The laser cavity itself measures approximately 42 centimeters in length.
Yet through clever engineering, that cavity is folded onto a photonic chip occupying roughly the area of a match head.
This demonstrates one of integrated photonics’ greatest advantages: the ability to compress complex optical systems into extraordinarily small footprints.
Why Photonic Chips Could Make Lasers Much Cheaper
Beyond size reduction, the breakthrough has significant manufacturing implications.
Photonic chips can be produced using wafer-scale fabrication techniques similar to those used in the semiconductor industry.
That means manufacturers could potentially fabricate more than 1,000 laser cavities simultaneously on a single wafer.
This approach offers several advantages:
- Lower production costs
- Greater manufacturing consistency
- Higher scalability
- Faster commercialization
Historically, ultrafast laser systems have been expensive because they require precise assembly of numerous optical components.
Mass-producing them on chips could dramatically expand access to the technology.
What Applications Could Benefit?
The impact of compact ultrafast lasers could extend across multiple industries.
Environmental Monitoring
Portable laser-based sensing systems could detect pollutants and hazardous chemicals more efficiently and at lower cost.
Medical Diagnostics
Smaller laser platforms could enable advanced diagnostic tools that are easier to deploy in hospitals, clinics, and field settings.
Precision Manufacturing
Manufacturers could integrate powerful ultrafast lasers directly into production equipment, reducing system complexity and cost.
Spectroscopy and Scientific Research
Researchers could gain access to high-performance optical tools without needing large laboratory installations.
Portable Atomic Clocks
Perhaps one of the most exciting possibilities involves optical atomic clocks.
These clocks represent the most precise timekeeping systems ever created. Their broader deployment could improve:
- Navigation technologies
- Communication networks
- Scientific measurements
- Future positioning systems beyond GPS
Why This Breakthrough Matters for Photonics
The achievement represents more than just a smaller laser.
It demonstrates that integrated photonics can now support one of the most demanding categories of laser technology while maintaining performance levels previously reserved for laboratory-scale systems.

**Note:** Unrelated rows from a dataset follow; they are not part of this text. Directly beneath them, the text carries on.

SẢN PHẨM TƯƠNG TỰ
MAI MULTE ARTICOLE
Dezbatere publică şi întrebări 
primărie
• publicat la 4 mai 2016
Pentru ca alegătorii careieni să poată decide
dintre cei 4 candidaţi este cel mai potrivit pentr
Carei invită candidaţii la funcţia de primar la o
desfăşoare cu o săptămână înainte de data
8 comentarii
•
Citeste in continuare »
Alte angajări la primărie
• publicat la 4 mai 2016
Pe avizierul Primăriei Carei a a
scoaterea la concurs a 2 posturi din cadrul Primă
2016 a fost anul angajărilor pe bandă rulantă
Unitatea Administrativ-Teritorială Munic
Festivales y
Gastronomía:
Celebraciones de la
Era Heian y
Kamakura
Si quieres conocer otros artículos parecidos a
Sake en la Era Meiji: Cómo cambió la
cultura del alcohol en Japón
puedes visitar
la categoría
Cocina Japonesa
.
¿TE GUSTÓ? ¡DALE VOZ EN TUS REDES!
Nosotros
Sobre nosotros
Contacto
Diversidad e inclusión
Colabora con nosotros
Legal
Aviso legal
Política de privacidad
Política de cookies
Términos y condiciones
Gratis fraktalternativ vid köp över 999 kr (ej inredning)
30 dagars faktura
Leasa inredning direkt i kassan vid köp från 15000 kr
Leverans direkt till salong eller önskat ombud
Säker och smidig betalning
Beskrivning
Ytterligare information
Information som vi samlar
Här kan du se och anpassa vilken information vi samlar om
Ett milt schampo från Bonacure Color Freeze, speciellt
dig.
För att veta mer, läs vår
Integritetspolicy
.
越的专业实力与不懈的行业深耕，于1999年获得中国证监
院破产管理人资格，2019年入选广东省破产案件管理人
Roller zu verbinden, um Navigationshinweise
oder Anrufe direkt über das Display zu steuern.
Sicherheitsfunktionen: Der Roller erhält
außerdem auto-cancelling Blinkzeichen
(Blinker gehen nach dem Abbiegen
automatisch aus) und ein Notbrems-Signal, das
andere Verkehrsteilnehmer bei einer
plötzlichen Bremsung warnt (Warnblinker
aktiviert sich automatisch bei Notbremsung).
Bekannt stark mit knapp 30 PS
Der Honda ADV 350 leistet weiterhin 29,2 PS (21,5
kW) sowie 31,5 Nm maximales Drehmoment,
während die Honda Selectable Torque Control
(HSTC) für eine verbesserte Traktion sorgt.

For years, the field has focused on shrinking optical components without sacrificing functionality.
This work suggests that some of the most advanced optical tools may soon become compact, scalable, and commercially viable.
In many ways, the development mirrors the transformation that occurred in electronics decades ago, when room-sized computers evolved into powerful chips that fit in a pocket.
Photonics may now be entering a similar phase.
The Bottom Line
Researchers at EPFL have achieved a milestone that many scientists viewed as one of integrated photonics’ toughest challenges: creating a high-pulse-energy ultrafast laser on a chip.
By using a Mamyshev oscillator architecture, the team produced femtosecond laser pulses with performance comparable to traditional laboratory systems while reducing the device footprint to the size of a match head.
If the technology scales as expected, it could make ultrafast lasers smaller, cheaper, and more widely available—unlocking new possibilities in medicine, environmental monitoring, manufacturing, communications, and precision timing.
For a technology that once required an entire laboratory bench, fitting it onto a chip could mark the beginning of a new era in photonics.